When Precious walks down the sidewalk at the end of the film, a baby in arms and a disabled child alongside, it's not a moment of hope, but a foreboding of a future of endless desperation. She's not going to finish her education; she's not going to attract a man to love her, marry her, build a family with her. She's going to repeat the lifestyle and abuse cycle her mother established, and then her children will teach it to their children. There is no hope that Precious will break free, that Precious will be "the one" in the neighborhood to make it out and up. They all have dreams of making it big on TV, but lack the tools, the talent, and the determination to make their dreams come true -- whatever those dreams may be.

Just because the film is (allegedly) about "The Black Experience" does not make it worth seeing. I remember walking out of a Spike Lee film many years ago that was required as part of a college class I was taking. I was offended by the constant stream of obscenities that substituted for an actual language (the students at the alternative school literally do not know the alphabet), the portrayal of black people as ignorant stereotypes (in the film Precious does not know the difference between the word insect and the word incest), and the constant sexuality that led me then to believe that if you're black, the reason you don't have time for anything worthwhile is that you're too busy having sex (the girls in the classroom change the old playground chant to "...sitting in a tree, f-u-c-k-i-n-g").

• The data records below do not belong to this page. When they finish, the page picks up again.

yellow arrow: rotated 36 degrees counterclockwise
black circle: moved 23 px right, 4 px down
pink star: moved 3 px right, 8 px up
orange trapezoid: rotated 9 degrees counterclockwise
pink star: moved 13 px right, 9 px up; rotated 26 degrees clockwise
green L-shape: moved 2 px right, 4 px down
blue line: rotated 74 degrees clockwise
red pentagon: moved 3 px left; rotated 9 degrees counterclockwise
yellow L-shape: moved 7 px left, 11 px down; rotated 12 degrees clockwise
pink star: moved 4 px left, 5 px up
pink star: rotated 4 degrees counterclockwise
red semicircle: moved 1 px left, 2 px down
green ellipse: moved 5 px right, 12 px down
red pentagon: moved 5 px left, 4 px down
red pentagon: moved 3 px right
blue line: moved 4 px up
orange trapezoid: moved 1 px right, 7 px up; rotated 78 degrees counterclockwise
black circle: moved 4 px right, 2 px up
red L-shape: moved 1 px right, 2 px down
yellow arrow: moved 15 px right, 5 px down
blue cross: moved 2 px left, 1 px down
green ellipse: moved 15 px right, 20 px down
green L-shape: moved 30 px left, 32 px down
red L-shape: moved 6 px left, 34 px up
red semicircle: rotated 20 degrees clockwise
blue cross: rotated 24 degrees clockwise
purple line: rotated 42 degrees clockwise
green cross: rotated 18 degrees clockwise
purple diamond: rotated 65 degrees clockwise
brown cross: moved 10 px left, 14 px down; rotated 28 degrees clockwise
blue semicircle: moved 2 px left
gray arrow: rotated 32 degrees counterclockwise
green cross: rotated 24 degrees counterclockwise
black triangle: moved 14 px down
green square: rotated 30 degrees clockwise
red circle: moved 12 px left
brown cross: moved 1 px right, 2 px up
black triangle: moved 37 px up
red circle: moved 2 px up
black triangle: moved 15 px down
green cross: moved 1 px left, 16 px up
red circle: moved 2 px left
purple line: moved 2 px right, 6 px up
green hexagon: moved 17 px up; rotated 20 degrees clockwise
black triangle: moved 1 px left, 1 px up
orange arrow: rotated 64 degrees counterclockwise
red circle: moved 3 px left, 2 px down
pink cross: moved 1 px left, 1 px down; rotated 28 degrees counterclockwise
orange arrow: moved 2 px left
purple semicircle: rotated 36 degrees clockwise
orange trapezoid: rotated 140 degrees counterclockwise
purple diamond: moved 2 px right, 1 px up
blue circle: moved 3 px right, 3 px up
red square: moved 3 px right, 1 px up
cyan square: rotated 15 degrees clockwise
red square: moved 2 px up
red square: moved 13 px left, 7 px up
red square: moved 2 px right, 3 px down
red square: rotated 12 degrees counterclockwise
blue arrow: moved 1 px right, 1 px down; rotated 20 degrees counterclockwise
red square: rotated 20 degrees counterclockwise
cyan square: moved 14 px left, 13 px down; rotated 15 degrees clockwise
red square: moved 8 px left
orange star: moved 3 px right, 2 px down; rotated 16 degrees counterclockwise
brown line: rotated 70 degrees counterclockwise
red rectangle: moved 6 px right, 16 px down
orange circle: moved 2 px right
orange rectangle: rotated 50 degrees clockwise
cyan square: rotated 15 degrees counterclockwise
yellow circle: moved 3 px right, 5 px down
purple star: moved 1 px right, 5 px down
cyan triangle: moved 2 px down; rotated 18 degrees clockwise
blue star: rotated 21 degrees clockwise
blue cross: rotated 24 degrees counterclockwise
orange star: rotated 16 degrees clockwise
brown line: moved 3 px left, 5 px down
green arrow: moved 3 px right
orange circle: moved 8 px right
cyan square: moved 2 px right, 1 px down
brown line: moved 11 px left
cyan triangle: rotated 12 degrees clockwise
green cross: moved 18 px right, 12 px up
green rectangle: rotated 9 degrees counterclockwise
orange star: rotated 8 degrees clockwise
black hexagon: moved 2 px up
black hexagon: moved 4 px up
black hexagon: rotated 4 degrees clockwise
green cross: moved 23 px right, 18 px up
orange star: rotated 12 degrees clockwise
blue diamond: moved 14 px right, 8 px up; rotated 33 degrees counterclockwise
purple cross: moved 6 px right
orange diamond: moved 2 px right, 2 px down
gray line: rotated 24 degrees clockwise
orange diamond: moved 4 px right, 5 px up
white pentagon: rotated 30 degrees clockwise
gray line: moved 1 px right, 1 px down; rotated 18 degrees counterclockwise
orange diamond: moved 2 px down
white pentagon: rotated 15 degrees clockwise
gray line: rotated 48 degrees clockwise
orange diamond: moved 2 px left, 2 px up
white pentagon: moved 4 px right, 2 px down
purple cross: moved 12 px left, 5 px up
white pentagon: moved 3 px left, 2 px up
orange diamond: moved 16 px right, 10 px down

Seems as if, some twenty-five years later, not much has changed, judging from this year's Oprah offering, which is anything but Precious.

(*) A reader commented on my usage of this term, incestual sex, rather than the word rape, to describe the father's sexual violation of his daughter. The feeling from the film developed a sense of entitlement to the fathers and/or boyfriends from the unmarried women who gave birth to daughters. In the film it is NOT just Precious who is raped by the man she also knew as her biological father, but the incest is presented more as a cultural practice than an illegal criminal action.

2 comments:

Anonymous said...

I'm offended that you would call it "incestual sex" instead of what it is -- rape.

John said...

A little odd that the responder targeted that one phrase out of your entire review to complain about.

I'm watching and reading professional reviews of this movie and they are, almost to a man, positive about the acting, story, and "reality" of the movie. But then I read nonprofessional reviews and it seems like the average Joe Blow hates the movie as caricature and stereotyped of the "black experience." Not sure what to think of it at this point.

----
"unpact" - to undo an international treaty or agreement?